Methods: A 2-phase PROSPERO-registered systematic review of published within-subject controlled trials (CRD42020186678) was conducted in accordance with the PRISMA statement. Searches were conducted through Medline via PubMed, Web of Science, LILACS, Central Cochrane, Scopus, DOSS, and Google Scholar, until May 2020. The predictor variable was the study group (PRF vs use/non-use of other hemostatic agents). The main outcome of interest was the risk of bleeding after tooth extraction and the covariates were postoperative complications. Data analysis included synthesis of results, risk of bias (RoB) evaluation, meta-analysis (random effects; I²-based heterogeneity; 95% confidence), and certainty of evidence assessment.
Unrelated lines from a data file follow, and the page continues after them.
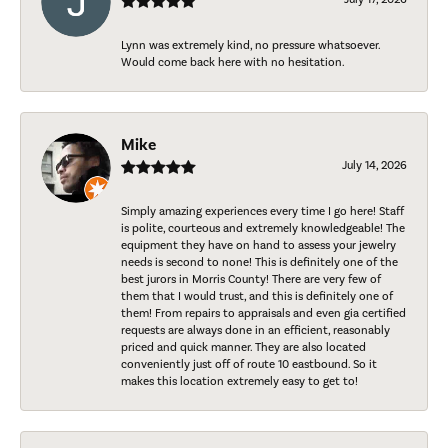
Lynn was extremely kind, no pressure whatsoever.
Would come back here with no hesitation.
Mike
July 14, 2026
Simply amazing experiences every time I go here! Staff
is polite, courteous and extremely knowledgeable! The
equipment they have on hand to assess your jewelry
needs is second to none! This is definitely one of the
best jurors in Morris County! There are very few of
them that I would trust, and this is definitely one of
them! From repairs to appraisals and even gia certified
requests are always done in an efficient, reasonably
priced and quick manner. They are also located
conveniently just off of route 10 eastbound. So it
makes this location extremely easy to get to!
Results: From a total of 216 articles, 3 articles (low-moderate RoB) were included for evaluation in this systematic review and meta-analysis. A total of 130 patients were involved. The outcomes of the meta-analysis showed that the use of PRF in extraction wounds did not reduce the risk of bleeding after extraction in anticoagulated patients (P= .330; I² = 99%). Furthermore, the use of PRF did not improve pain scores (P = .470; I² = 96%) or the risk of postoperative alveolitis (P = .4300; I² = 38%) in anticoagulated patients. The certainty of the evidence ranged from moderate to low.

Conclusions: The findings of this systematic review and meta-analysis suggest that PRF does not prevent hemorrhagic complications after tooth extraction in patients using oral anticoagulant therapy.